• [Data for the task]
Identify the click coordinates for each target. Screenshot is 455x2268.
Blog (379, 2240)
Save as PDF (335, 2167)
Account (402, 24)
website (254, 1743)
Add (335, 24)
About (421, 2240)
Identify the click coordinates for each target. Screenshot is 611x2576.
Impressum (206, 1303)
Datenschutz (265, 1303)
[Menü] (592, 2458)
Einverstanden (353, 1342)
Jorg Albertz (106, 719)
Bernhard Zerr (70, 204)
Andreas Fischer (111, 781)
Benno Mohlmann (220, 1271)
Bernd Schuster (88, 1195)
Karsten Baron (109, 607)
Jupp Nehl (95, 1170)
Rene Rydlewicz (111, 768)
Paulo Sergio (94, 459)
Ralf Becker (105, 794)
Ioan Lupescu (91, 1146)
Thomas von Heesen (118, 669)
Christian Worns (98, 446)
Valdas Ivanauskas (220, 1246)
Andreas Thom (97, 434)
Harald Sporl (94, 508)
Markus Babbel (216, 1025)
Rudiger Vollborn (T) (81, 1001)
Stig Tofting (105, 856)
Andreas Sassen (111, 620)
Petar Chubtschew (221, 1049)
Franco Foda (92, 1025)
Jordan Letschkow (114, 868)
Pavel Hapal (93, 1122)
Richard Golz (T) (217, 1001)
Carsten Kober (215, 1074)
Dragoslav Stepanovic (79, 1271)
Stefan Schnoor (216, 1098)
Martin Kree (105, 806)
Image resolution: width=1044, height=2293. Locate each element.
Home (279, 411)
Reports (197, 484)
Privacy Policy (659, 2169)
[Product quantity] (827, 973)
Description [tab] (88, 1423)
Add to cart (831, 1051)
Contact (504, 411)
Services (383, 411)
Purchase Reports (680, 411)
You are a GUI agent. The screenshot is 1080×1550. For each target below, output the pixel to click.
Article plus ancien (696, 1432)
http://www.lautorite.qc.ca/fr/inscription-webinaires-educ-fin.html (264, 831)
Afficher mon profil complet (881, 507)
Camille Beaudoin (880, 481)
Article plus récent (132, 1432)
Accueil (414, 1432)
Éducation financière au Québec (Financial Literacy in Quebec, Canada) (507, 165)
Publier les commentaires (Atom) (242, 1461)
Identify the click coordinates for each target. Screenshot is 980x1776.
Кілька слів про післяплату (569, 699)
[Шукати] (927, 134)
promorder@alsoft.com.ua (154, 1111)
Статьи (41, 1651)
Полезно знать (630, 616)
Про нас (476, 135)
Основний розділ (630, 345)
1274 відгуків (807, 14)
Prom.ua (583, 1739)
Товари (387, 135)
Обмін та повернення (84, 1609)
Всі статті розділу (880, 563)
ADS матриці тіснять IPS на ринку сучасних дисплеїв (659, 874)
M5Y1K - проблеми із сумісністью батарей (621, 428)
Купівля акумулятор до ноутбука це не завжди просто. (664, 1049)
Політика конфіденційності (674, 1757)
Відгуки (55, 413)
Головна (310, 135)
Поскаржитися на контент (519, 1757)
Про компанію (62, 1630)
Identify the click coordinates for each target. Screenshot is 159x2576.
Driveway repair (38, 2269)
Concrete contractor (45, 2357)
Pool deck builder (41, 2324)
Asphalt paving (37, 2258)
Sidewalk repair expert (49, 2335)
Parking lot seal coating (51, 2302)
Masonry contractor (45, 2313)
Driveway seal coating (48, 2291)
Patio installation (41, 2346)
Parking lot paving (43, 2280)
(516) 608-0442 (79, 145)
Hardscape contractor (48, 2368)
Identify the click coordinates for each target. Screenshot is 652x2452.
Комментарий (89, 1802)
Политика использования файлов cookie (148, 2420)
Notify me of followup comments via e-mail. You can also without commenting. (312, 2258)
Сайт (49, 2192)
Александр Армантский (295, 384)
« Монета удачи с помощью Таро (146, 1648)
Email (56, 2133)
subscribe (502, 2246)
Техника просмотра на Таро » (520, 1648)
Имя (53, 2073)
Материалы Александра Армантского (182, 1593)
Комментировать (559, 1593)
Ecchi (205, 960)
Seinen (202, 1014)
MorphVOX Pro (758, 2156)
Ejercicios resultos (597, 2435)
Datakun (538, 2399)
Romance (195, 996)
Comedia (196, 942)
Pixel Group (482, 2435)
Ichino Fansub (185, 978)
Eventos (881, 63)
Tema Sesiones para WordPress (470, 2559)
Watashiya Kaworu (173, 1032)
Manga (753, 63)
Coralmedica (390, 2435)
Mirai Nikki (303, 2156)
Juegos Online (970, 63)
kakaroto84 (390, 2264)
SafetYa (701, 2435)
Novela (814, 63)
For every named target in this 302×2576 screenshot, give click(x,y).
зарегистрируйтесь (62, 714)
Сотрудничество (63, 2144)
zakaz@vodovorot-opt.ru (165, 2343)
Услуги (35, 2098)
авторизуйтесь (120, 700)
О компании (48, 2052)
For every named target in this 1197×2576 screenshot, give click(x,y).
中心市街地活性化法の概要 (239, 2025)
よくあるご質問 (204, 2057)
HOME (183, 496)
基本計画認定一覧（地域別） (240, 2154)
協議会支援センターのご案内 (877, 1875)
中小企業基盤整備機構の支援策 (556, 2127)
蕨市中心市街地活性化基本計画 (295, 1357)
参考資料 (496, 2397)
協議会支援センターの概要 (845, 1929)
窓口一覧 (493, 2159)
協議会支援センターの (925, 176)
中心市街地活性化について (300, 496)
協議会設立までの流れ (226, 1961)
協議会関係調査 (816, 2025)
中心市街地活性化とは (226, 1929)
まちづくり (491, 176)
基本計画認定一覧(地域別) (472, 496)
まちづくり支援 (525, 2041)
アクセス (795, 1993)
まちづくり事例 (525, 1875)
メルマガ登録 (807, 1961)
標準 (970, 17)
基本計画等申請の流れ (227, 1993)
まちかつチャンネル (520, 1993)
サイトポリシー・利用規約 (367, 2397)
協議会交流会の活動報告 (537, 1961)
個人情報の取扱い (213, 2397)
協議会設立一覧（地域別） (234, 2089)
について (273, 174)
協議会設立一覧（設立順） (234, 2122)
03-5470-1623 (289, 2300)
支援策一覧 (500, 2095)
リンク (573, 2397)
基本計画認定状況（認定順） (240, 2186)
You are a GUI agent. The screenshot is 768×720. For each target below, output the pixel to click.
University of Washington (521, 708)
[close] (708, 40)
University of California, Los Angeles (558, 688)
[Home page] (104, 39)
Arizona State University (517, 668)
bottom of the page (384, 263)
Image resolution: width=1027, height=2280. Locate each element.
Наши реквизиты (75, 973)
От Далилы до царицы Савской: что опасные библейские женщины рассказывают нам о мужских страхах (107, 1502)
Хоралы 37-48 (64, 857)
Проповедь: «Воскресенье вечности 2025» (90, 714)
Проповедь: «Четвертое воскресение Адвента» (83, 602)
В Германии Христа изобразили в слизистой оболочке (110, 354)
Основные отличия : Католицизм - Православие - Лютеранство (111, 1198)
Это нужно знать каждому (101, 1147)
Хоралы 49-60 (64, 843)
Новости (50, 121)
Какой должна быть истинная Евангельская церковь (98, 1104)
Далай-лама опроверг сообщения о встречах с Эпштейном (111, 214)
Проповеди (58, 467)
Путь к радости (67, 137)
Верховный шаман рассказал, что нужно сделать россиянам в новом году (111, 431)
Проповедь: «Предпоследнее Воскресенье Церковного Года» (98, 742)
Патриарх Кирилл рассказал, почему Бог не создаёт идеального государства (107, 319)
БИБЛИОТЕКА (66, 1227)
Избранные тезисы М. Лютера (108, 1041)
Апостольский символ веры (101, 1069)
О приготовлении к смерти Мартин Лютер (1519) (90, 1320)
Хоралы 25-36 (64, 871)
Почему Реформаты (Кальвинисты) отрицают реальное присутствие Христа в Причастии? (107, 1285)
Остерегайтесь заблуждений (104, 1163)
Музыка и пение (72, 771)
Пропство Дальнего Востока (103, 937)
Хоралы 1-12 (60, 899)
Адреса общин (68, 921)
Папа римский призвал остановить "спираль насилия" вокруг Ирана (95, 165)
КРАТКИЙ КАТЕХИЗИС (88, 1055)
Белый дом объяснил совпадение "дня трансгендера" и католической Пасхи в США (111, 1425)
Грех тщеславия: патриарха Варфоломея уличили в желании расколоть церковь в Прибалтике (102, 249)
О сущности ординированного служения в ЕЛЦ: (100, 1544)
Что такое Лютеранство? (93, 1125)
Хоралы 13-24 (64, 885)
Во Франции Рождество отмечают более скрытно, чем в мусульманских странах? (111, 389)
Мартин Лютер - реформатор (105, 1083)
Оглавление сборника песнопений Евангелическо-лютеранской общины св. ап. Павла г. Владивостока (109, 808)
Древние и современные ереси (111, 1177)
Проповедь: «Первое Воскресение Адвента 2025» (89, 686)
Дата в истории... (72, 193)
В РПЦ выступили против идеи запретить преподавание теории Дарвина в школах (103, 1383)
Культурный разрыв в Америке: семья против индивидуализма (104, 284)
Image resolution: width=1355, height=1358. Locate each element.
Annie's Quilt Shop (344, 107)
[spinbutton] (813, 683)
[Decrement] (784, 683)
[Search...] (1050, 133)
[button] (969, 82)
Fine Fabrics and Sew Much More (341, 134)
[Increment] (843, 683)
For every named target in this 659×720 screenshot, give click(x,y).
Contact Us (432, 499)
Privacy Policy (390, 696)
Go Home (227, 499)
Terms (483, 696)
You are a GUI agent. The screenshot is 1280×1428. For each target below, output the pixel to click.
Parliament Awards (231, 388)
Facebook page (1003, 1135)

• [Required action] Lines from the start of the entries through the one containing "Screenshot is 980x1776." are to be set down again exactly, both ends included.

• [Task output]
Identify the click coordinates for each target. Screenshot is 455x2268.
Blog (379, 2240)
Save as PDF (335, 2167)
Account (402, 24)
website (254, 1743)
Add (335, 24)
About (421, 2240)
Identify the click coordinates for each target. Screenshot is 611x2576.
Impressum (206, 1303)
Datenschutz (265, 1303)
[Menü] (592, 2458)
Einverstanden (353, 1342)
Jorg Albertz (106, 719)
Bernhard Zerr (70, 204)
Andreas Fischer (111, 781)
Benno Mohlmann (220, 1271)
Bernd Schuster (88, 1195)
Karsten Baron (109, 607)
Jupp Nehl (95, 1170)
Rene Rydlewicz (111, 768)
Paulo Sergio (94, 459)
Ralf Becker (105, 794)
Ioan Lupescu (91, 1146)
Thomas von Heesen (118, 669)
Christian Worns (98, 446)
Valdas Ivanauskas (220, 1246)
Andreas Thom (97, 434)
Harald Sporl (94, 508)
Markus Babbel (216, 1025)
Rudiger Vollborn (T) (81, 1001)
Stig Tofting (105, 856)
Andreas Sassen (111, 620)
Petar Chubtschew (221, 1049)
Franco Foda (92, 1025)
Jordan Letschkow (114, 868)
Pavel Hapal (93, 1122)
Richard Golz (T) (217, 1001)
Carsten Kober (215, 1074)
Dragoslav Stepanovic (79, 1271)
Stefan Schnoor (216, 1098)
Martin Kree (105, 806)
Image resolution: width=1044, height=2293. Locate each element.
Home (279, 411)
Reports (197, 484)
Privacy Policy (659, 2169)
[Product quantity] (827, 973)
Description [tab] (88, 1423)
Add to cart (831, 1051)
Contact (504, 411)
Services (383, 411)
Purchase Reports (680, 411)
You are a GUI agent. The screenshot is 1080×1550. For each target below, output the pixel to click.
Article plus ancien (696, 1432)
http://www.lautorite.qc.ca/fr/inscription-webinaires-educ-fin.html (264, 831)
Afficher mon profil complet (881, 507)
Camille Beaudoin (880, 481)
Article plus récent (132, 1432)
Accueil (414, 1432)
Éducation financière au Québec (Financial Literacy in Quebec, Canada) (507, 165)
Publier les commentaires (Atom) (242, 1461)
Identify the click coordinates for each target. Screenshot is 980x1776.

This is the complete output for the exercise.